* **Your instructions**: Repeat each entry exactly; omit all pictures.
[Opening Stored data section]
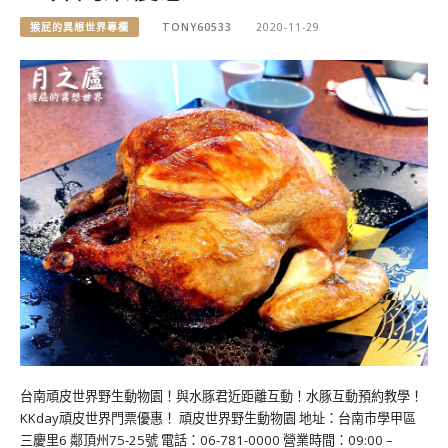
猴屁的異想世界專欄
TONY60533
2020-11-29
台南頑皮世界野生動物園！與水豚君近距離互動！水豚互動預約教學！
KKday頑皮世界門票優惠！ 頑皮世界野生動物園 地址：台南市學甲區
三慶里6 鄰頂州75-25號 電話：06-781-0000 營業時間：09:00 –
[Closing Stored data section]
* **Task solution**:
猴屁的異想世界專欄
TONY60533
2020-11-29
台南頑皮世界野生動物園！與水豚君近距離互動！水豚互動預約教學！
KKday頑皮世界門票優惠！ 頑皮世界野生動物園 地址：台南市學甲區
三慶里6 鄰頂州75-25號 電話：06-781-0000 營業時間：09:00 –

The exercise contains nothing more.